Search the records below for the string "antennestik" and copy each line where it turns up.
--- MATERIAL FOR THE TASK Enclosed Below ---
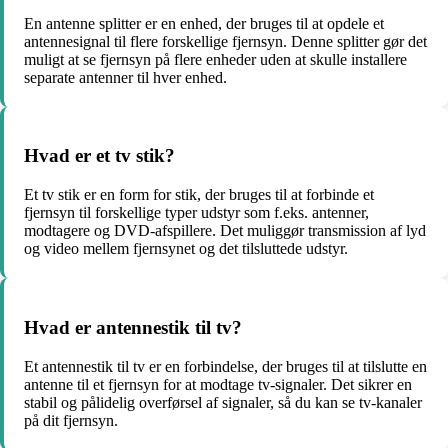
En antenne splitter er en enhed, der bruges til at opdele et
antennesignal til flere forskellige fjernsyn. Denne splitter gør det
muligt at se fjernsyn på flere enheder uden at skulle installere
separate antenner til hver enhed.
Hvad er et tv stik?
Et tv stik er en form for stik, der bruges til at forbinde et
fjernsyn til forskellige typer udstyr som f.eks. antenner,
modtagere og DVD-afspillere. Det muliggør transmission af lyd
og video mellem fjernsynet og det tilsluttede udstyr.
Hvad er antennestik til tv?
Et antennestik til tv er en forbindelse, der bruges til at tilslutte en
antenne til et fjernsyn for at modtage tv-signaler. Det sikrer en
stabil og pålidelig overførsel af signaler, så du kan se tv-kanaler
på dit fjernsyn.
--- End of Enclosed MATERIAL FOR THE TASK ---
_WRITTEN ANSWER_:
Hvad er antennestik til tv?
Et antennestik til tv er en forbindelse, der bruges til at tilslutte en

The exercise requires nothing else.